START Source data

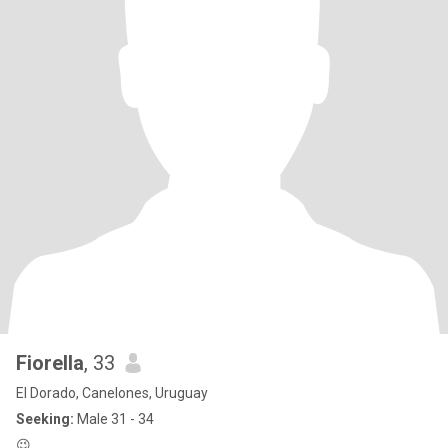
Fiorella
, 33
El Dorado, Canelones, Uruguay
Seeking:
Male 31 - 34
😉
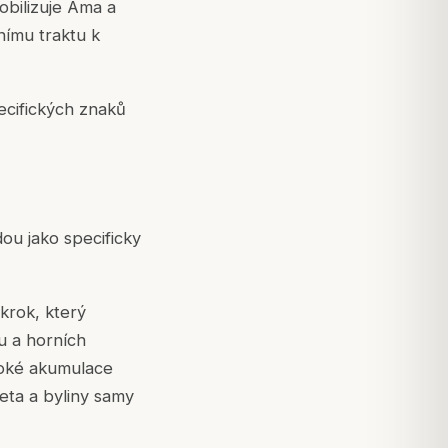
obilizuje Ama a
nímu traktu k
pecifických znaků
ou jako specificky
krok, který
u a horních
uboké akumulace
eta a byliny samy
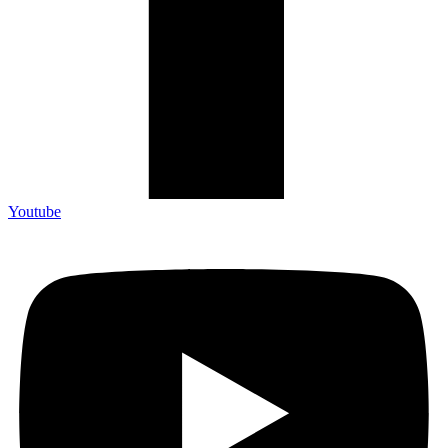
Youtube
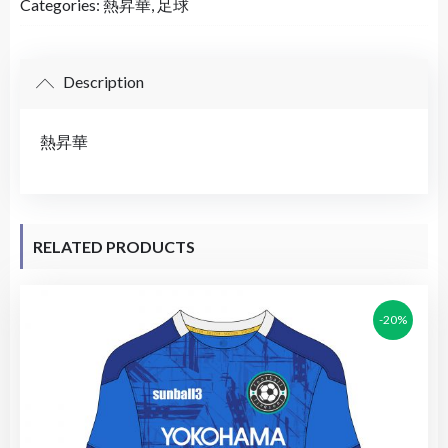
Categories:
熱昇華
,
足球
Description
熱昇華
RELATED PRODUCTS
-20%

END Source data

Exercise aim:
Retype the whole of the data verbatim. Skip every picture.

Output for this exercise:
Fiorella
, 33
El Dorado, Canelones, Uruguay
Seeking:
Male 31 - 34
😉
obilizuje Ama a
nímu traktu k
pecifických znaků
ou jako specificky
krok, který
u a horních
uboké akumulace
eta a byliny samy
Youtube
Categories:
熱昇華
,
足球
Description
熱昇華
RELATED PRODUCTS
-20%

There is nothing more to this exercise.